Na última cimeira dos países do sul da Europa realizada em Roma há duas semanas, em
que participaram Malta, Chipre, França, Grécia, Itália, Portugal, Espanha e França,
os representantes desses países assinaram um documento que prevê listas
transnacionais para o Parlamento Europeu. Esta é uma das ideias com que o
Presidente francês Emmanuel Macron pretende o reforço e aprofundamento da
unidade europeia, ou “mais Europa” como ele costuma dizer. Consistiria na
criação de um círculo eleitoral supranacional nas eleições para o Parlamento
Europeu em que as listas seriam transnacionais. Significa isso que para esse
círculo nós portugueses, por exemplo, votaríamos não em listas propostas pelos
partidos portugueses como sucede hoje, mas em listas de partidos europeus que
integrariam os candidatos portugueses. Isto é, em vez de escolher deputados
portugueses para o Parlamento Europeu, votaríamos em conjuntos de deputados oriundos
dos vários países europeus, assim se diluindo a representação nacional no PE e,
em correspondência, a responsabilidade dos deputados perante o eleitorado
nacional.
Como é evidente, os
países pequenos e médios perderiam força perante os maiores como a Alemanha, a
França, Espanha e Itália que dominariam as listas à vontade, como já hoje são
preponderantes na orientação política dos grandes grupos partidários europeus.
Se actualmente é difícil encontrar alguém que consiga dizer quem são os
eurodeputados portugueses, imagine-se como será caso essa ideia vá por diante.
E coloco a questão no futuro e não no condicional, porque já deu para se
perceber que, de uma forma ou de outra, há quem esteja muito interessado em que
tal aconteça. Claro que, para alguns partidos, até daria jeito que os seus
candidatos fossem à boleia dos poderes europeus, mas de vantagens de secretaria
para os partidos políticos penso que a maioria dos cidadãos gostará pouco.
Dizem os defensores
desta ideia que assim se obteria uma visão mais global dos problemas europeus
em detrimento das visões nacionalistas e tantas vezes paroquiais de cada um dos
países individualmente. Como é evidente, as consequências seriam exactamente as
opostas, acentuando o afastamento já hoje existente entre as populações e os
seus representantes no Parlamento Europeu que deixariam de os representar em
favor dos directórios europeus das forças políticas em que se inserissem.
Seriam criadas condições para reacções de rejeição da União através do
surgimento de novos extremismos nacionalistas e agravamento dos já existentes,
numa altura em que o Brexit já está em andamento e se notam sinais
perturbadores em países do antigo bloco de Leste, mas também na Áustria,
podendo mesmo alastrar-se a Itália nas próximas eleições.

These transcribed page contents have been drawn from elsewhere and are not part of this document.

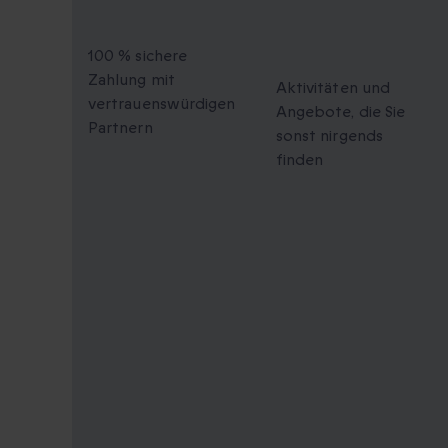
Checkout
Momente zum
Teilen
100 % sichere
Zahlung mit
Aktivitäten und
vertrauenswürdigen
Angebote, die Sie
Partnern
sonst nirgends
finden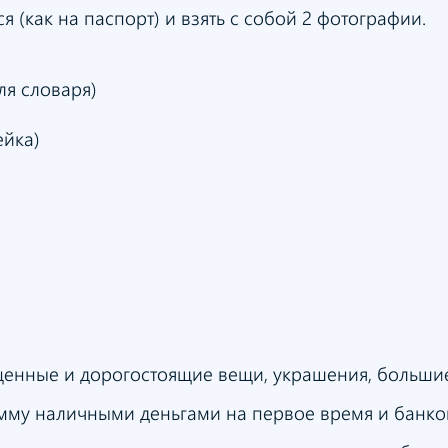
(как на паспорт) и взять с собой 2 фотографии.
для словаря)
ейка)
 ценные и дорогостоящие вещи, украшения, больши
мму наличными деньгами на первое время и банков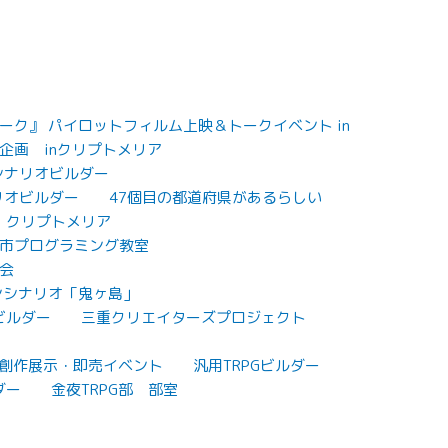
ク』 パイロットフィルム上映＆トークイベント in
企画 inクリプトメリア
Gシナリオビルダー
リオビルダー
47個目の都道府県があるらしい
クリプトメリア
市プログラミング教室
会
ンシナリオ「鬼ヶ島」
ビルダー
三重クリエイターズプロジェクト
7 創作展示・即売イベント
汎用TRPGビルダー
ダー
金夜TRPG部 部室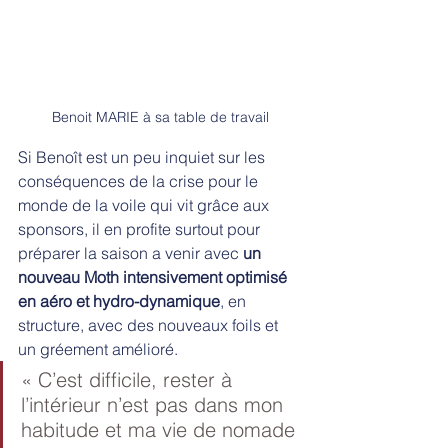
Benoit MARIE à sa table de travail
Si Benoît est un peu inquiet sur les 
conséquences de la crise pour le 
monde de la voile qui vit grâce aux 
sponsors, il en profite surtout pour 
préparer la saison a venir avec 
un 
nouveau Moth intensivement optimisé 
en aéro et hydro-dynamique
, en 
structure, avec des nouveaux foils et 
un gréement amélioré.
« C’est difficile, rester à 
l’intérieur n’est pas dans mon 
habitude et ma vie de nomade 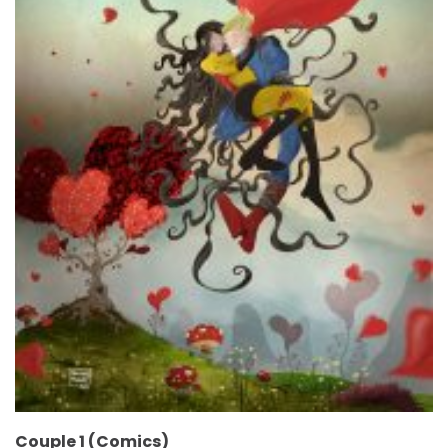
Couple 1 (Comics)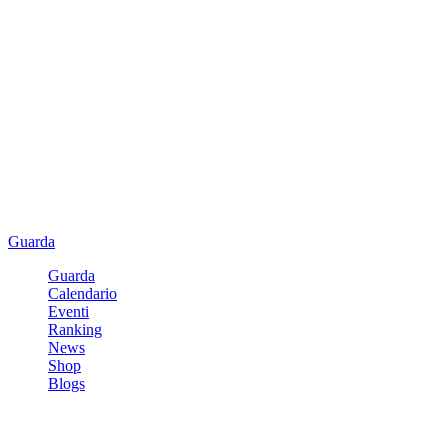
Guarda
Guarda
Calendario
Eventi
Ranking
News
Shop
Blogs
Registrati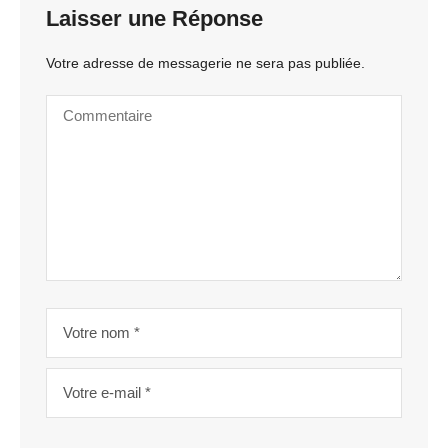
Laisser une Réponse
Votre adresse de messagerie ne sera pas publiée.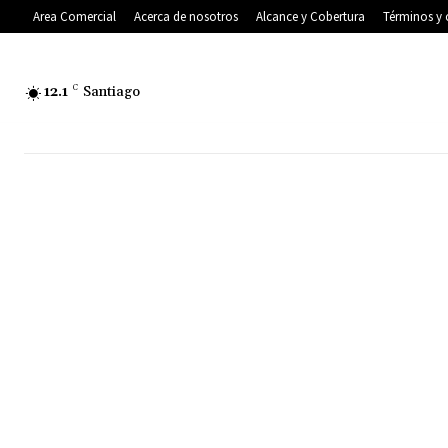
Area Comercial
Acerca de nosotros
Alcance y Cobertura
Términos y 
12.1
C
Santiago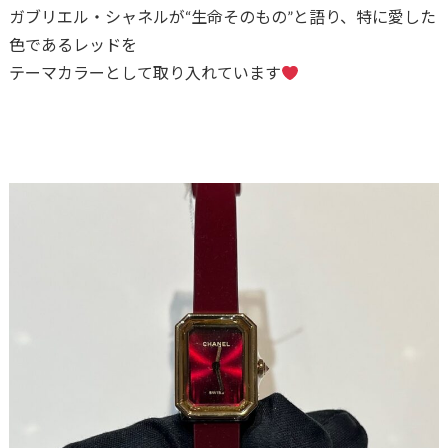
ガブリエル・シャネルが“生命そのもの”と語り、特に愛した
色であるレッドを
テーマカラーとして取り入れています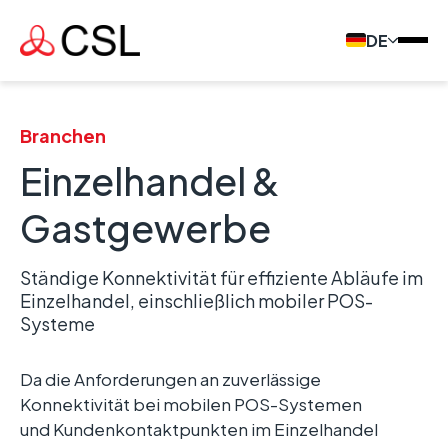
DE
Branchen
Einzelhandel &
Gastgewerbe
Ständige Konnektivität für effiziente Abläufe im
Einzelhandel, einschließlich mobiler POS-
Systeme
Da die Anforderungen an zuverlässige
Konnektivität bei mobilen POS-Systemen
und Kundenkontaktpunkten im Einzelhandel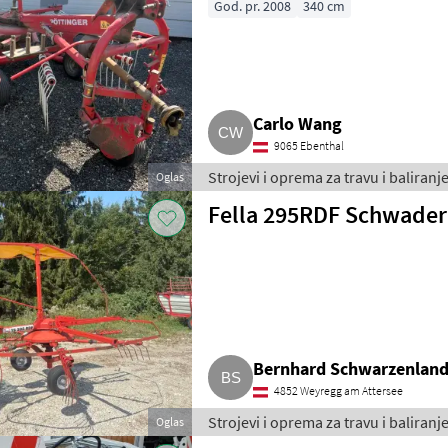
God. pr. 2008
340 cm
Carlo Wang
9065 Ebenthal
Strojevi i oprema za travu i baliranje
Oglas
Fella 295RDF Schwader
Bernhard Schwarzenland
4852 Weyregg am Attersee
Strojevi i oprema za travu i baliranje
Oglas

Percebe-se bem que Emmanuel Macron tenha feito esta
proposta, que vai objectivamente ao encontro dos interesses da França. Já não
se percebe que o grupo dos outros países do Sul da Europa tenha ido na cantiga
tão facilmente. E ainda menos que o nosso representante na cimeira, o
Primeiro-Ministro António Costa tenha assinado o documento sem ter havido
qualquer discussão pública ou explicação prévia ao país sobre o seu
significado, tendo-se ainda por cima manifestado publicamente como contrário às
listas transnacionais ao regressar a Portugal. Diferença de posições fora de
Portugal para europeus verem e dentro do país para os portugueses? De um
Primeiro-Ministro deve exigir-se mais coerência.
Uma política de aproximação da Europa aos cidadãos
não se fará nunca nas suas costas e tentando sub-repticiamente sobrepor camadas
políticas da União às soberanias nacionais. É por isso que, nós cidadãos, nos
devemos opor a estas decisões tomadas à revelia dos povos exigindo, neste caso,
que a posição portuguesa seja tomada na sede própria, isto é, na Assembleia da
República e não apenas pelo Governo, seja o actual ou outro qualquer no futuro.